El gran riesgo de la cumbre del 9 de diciembre está en regresar a recetas agotadas que garantizan el fracaso. Lejos de darse cuenta de que cualquier solución de fondo requerirá reformas profundas que permitan que se recupere el crecimiento, el gobierno de Merkel insiste en que la única alternativa es la austeridad, y más aún, la austeridad vigilada y sancionada desde Bruselas. Esto es absurdo.
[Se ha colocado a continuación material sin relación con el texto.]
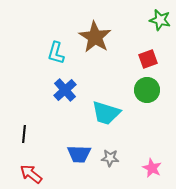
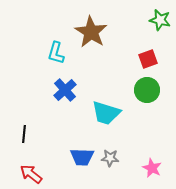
brown star: moved 4 px left, 5 px up
blue trapezoid: moved 3 px right, 3 px down
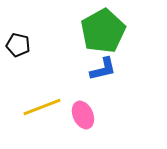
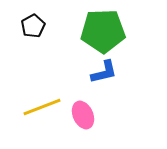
green pentagon: rotated 27 degrees clockwise
black pentagon: moved 15 px right, 19 px up; rotated 30 degrees clockwise
blue L-shape: moved 1 px right, 3 px down
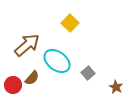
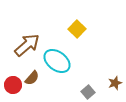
yellow square: moved 7 px right, 6 px down
gray square: moved 19 px down
brown star: moved 1 px left, 4 px up; rotated 24 degrees clockwise
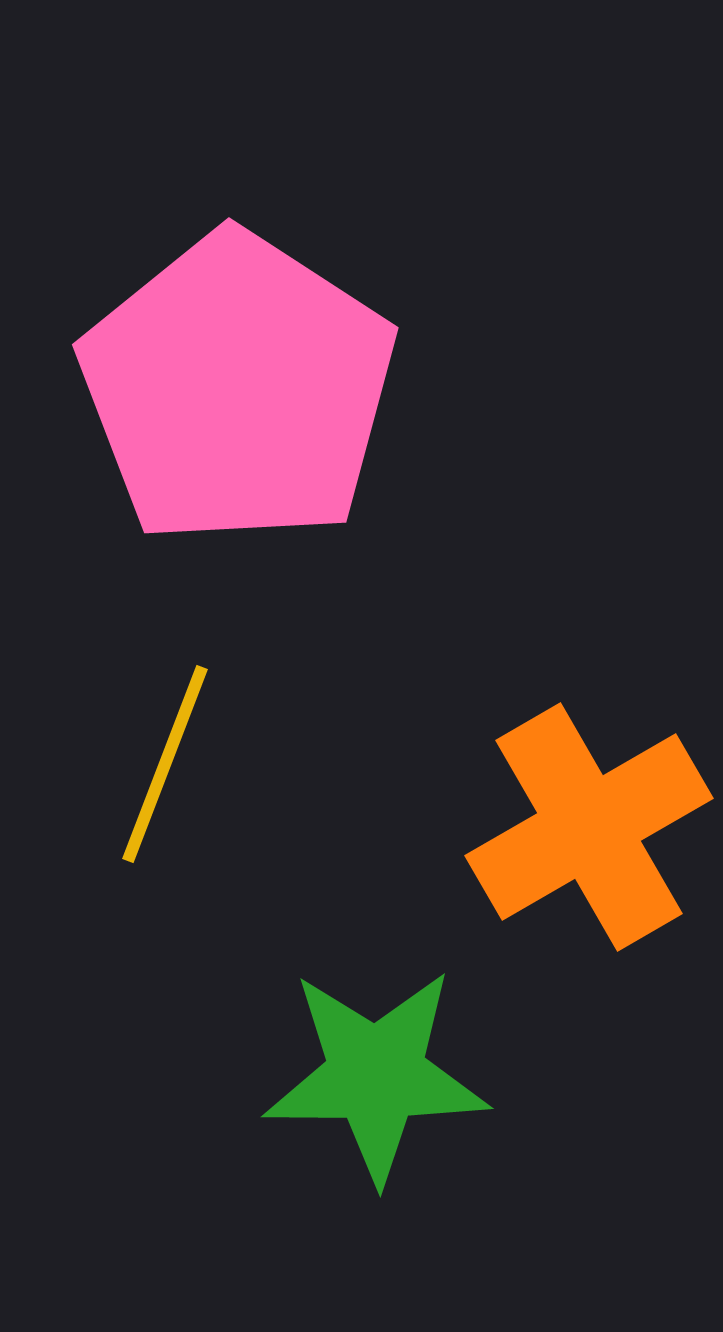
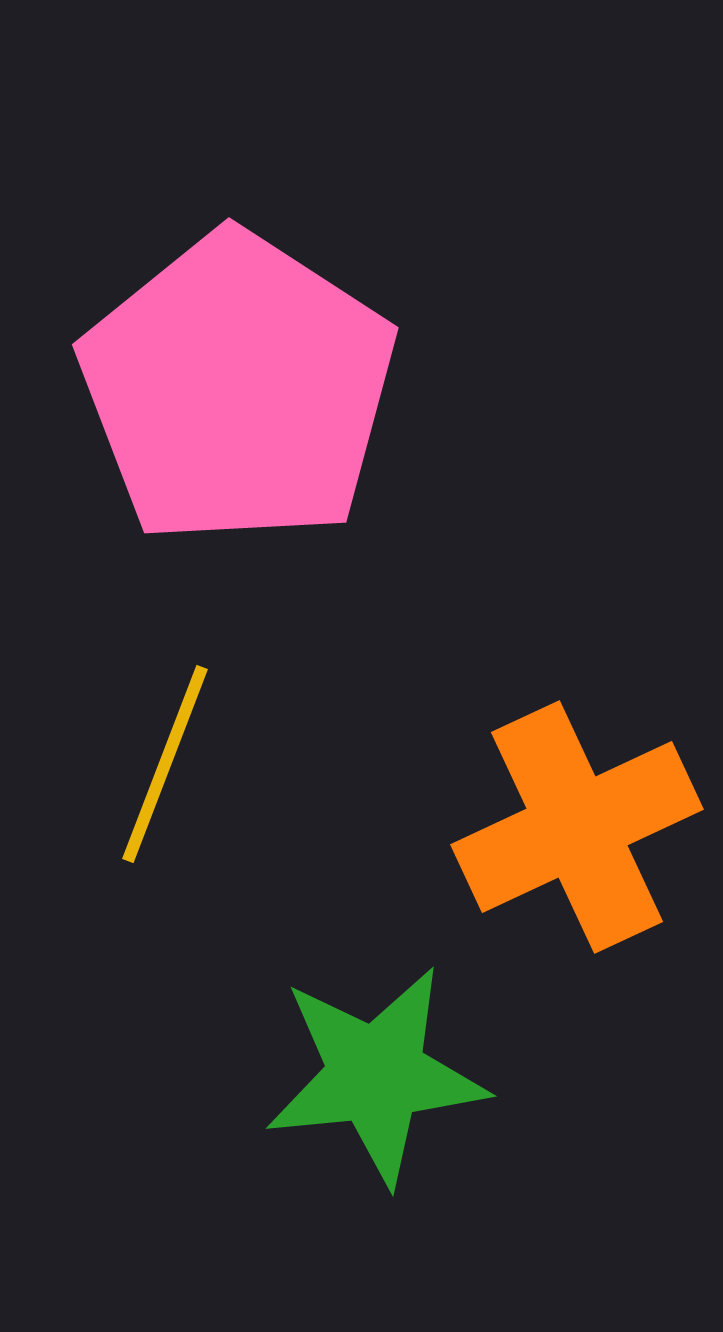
orange cross: moved 12 px left; rotated 5 degrees clockwise
green star: rotated 6 degrees counterclockwise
Para que un país como Italia pueda pagar el costo financiero de una deuda que asciende a 1.2 veces el tamaño total de su economía, tiene que generar un superávit primario (recaudación total del gobierno menos gasto público, sin incluir el pago de intereses sobre lo que se debe) considerable. Sin crecimiento económico, la recaudación fiscal baja y, típicamente, el gasto público aumenta. En la medida en que el mercado perciba que el peso de la deuda es excesivo, crecerá la duda sobre la capacidad que tiene ese país de pagar lo que debe, y esa duda se traduce en tasas de interés más altas para cubrir el mayor riesgo que se asume al comprar ese bono. Mientras más suben las tasas, más crece el peso de la deuda, más crece la duda, más tasa se exige, y así sucesivamente.
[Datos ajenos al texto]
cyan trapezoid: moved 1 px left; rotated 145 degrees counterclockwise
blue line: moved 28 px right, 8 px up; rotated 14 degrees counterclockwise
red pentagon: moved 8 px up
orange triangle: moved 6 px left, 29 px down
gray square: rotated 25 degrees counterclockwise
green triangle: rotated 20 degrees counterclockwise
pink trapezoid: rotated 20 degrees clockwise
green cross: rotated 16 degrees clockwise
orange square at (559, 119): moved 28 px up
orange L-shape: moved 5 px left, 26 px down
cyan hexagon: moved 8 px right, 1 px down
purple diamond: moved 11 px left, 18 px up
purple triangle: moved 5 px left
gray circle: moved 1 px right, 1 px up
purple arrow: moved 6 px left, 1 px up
Esto quiere decir que hay muy pocas alternativas realistas. Primero, podrían emitirse “eurobonos”, eso permitiría que países como Italia emitan bonos con el aval explícito de Alemania. En vez de financiarse a tasas de más de 7% por una emisión a 10 años, como ocurría la semana pasada, podrían hacerlo a una tasa inferior a 2%, como lo hace Alemania. A 7% es poco probable que puedan pagar; a 2% es infinitamente más probable. Otra alternativa sería capitalizar al Fondo de Estabilidad Financiera Europeo con cuando menos un millón de millones de euros. Esto daría, también, confianza a los mercados que asumirían que hay una garantía detrás de la deuda griega, italiana, etcétera, y una vez más, eso provocaría que el costo baje. Por último, el Banco Central Europeo podría ponerse a imprimir euros. Sería posible poner tasas tope de las emisiones de bonos italianas, griegas o españolas, y anunciar que en el momento en que los bonos intercambiados en los mercados rebasen esa tasa, el banco saldrá a comprar en forma ilimitada. Las tres soluciones implican enormes retos legales y políticos. Sin embargo, cualquier otra receta mágica que no incluya a una de las tres soluciones previas, no es más que un paliativo.
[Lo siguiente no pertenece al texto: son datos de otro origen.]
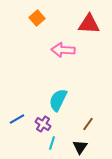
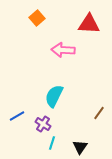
cyan semicircle: moved 4 px left, 4 px up
blue line: moved 3 px up
brown line: moved 11 px right, 11 px up
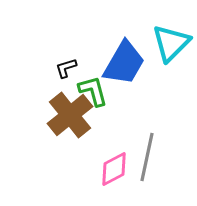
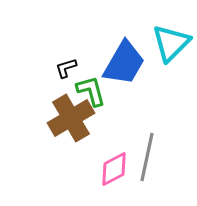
green L-shape: moved 2 px left
brown cross: moved 1 px right, 3 px down; rotated 9 degrees clockwise
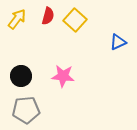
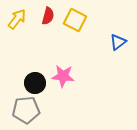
yellow square: rotated 15 degrees counterclockwise
blue triangle: rotated 12 degrees counterclockwise
black circle: moved 14 px right, 7 px down
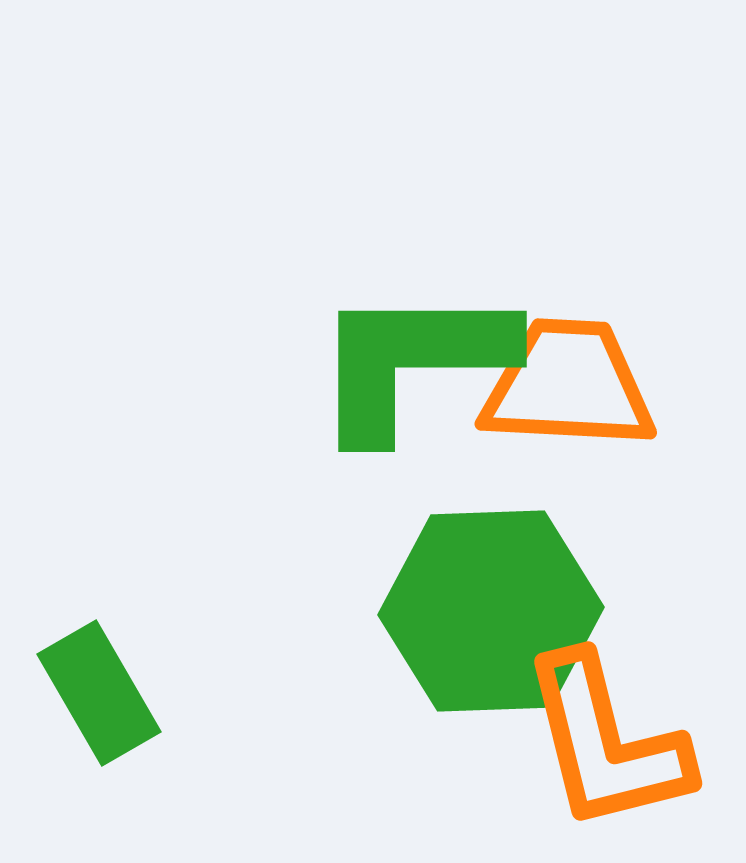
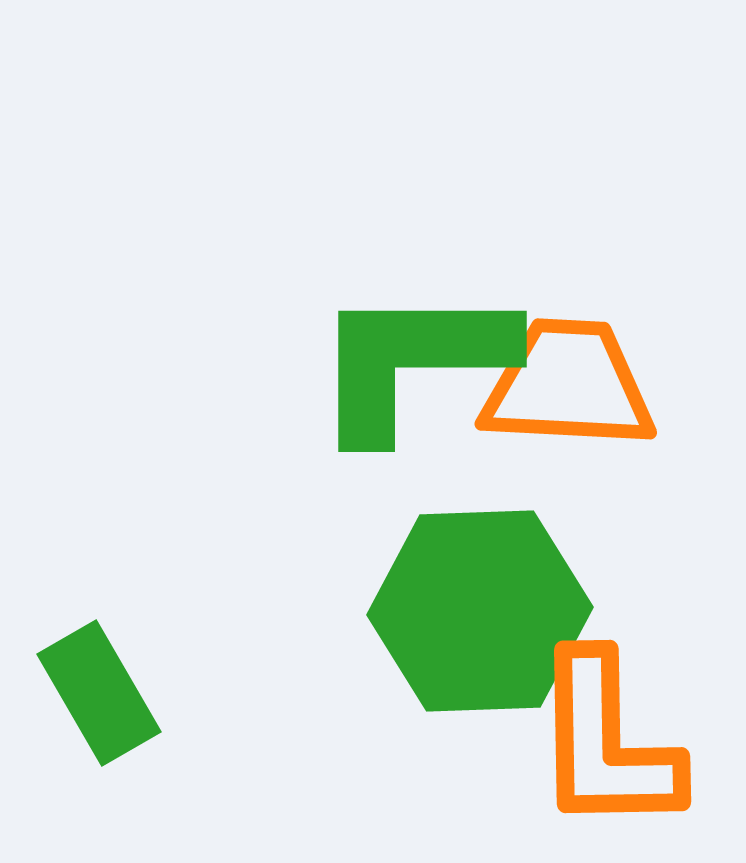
green hexagon: moved 11 px left
orange L-shape: rotated 13 degrees clockwise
Y dejo claro que, eventualmente, aún resolviendo la crisis actual será necesario regresar a enfrentar los problemas de fondo que aquejan a Europa: un estado benefactor excesivo, endémica falta de crecimiento económico, y una situación demográfica insostenible.
Llegó la hora de la verdad, se agotaron las posibilidades de posponer el trago amargo. Es ahora o nunca.
Es columnista en el periódico Reforma.